Vallée desséchée (Hiddenvlei) au pied de la grande dune, le 1er janvier 2007

J’ai découvert grâce à Google Earth que cet endroit portait un nom : Hiddenvlei.

La dune que j’avais choisie mesure 200 mètres environ (mesurés a posteriori au GPS) : elle ne fait donc pas partie des hautes dunes de Sesriem. Il m’a fallu une heure pour la gravir et j’ai trouvé l’ascension assez éprouvante, car le sable était mou même en progressant le long de la crête. Le vent s’est en outre levé pendant la seconde moitié de l’ascension et j’ai alors évité de sortir le gros appareil argentique (dont c’était pourtant le dernier voyage). Mes compagnons ont atteint le pied de la dune quand j’arrivais en haut, mais aucun d’eux n’en a tenté l’ascension.GE

Ascension par la crête d’une dune de Sossusvlei, le 1er janvier 2007

La redescente de la dune est beaucoup plus facile (et plus jouissive !) que la montée. En seulement cinq minutes j’étais en bas. J’ai à nouveau photographié la vallée d’Hiddenvlei, dont l’éclairage avait totalement changé. Puis je suis retourné au véhicule en empruntant le même chemin qu’à l’aller (le vent avait presque entièrement effacé mes traces).

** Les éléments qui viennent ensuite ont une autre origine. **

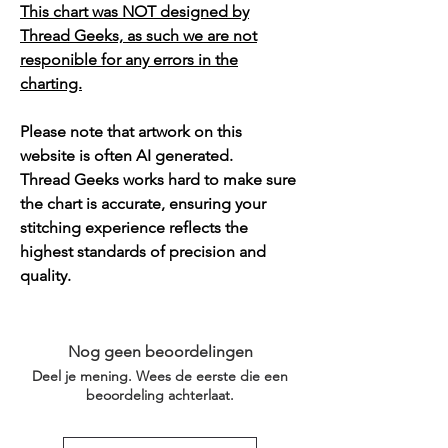
This chart was NOT designed by
Thread Geeks, as such we are not
responible for any errors in the
charting.
Please note that artwork on this
website is often AI generated.
Thread Geeks works hard to make sure
the chart is accurate, ensuring your
stitching experience reflects the
highest standards of precision and
quality.
Nog geen beoordelingen
Deel je mening. Wees de eerste die een
beoordeling achterlaat.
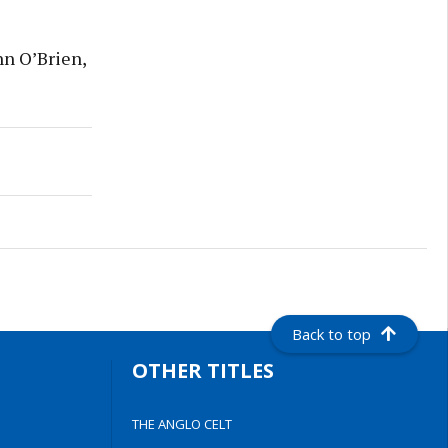
n O’Brien,
Back to top
OTHER TITLES
THE ANGLO CELT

La grande dune vue du bas, le 1er janvier 2007

Le voyage se terminait là : nous sommes rentrés à Windhoek par des pistes secondaires (le col de Remkoogte, Klein Aub puis Rehoboth). Pendant le pique-nique on nous a montré de loin le fameux arbre à carquois, emblématique de la Namibie, mais je n’ai pas pu le photographier. Après une dernière nuit en Afrique (dans un hôtel protégé par une porte blindée à serrure électronique) nous avons repris l’avion pour la France.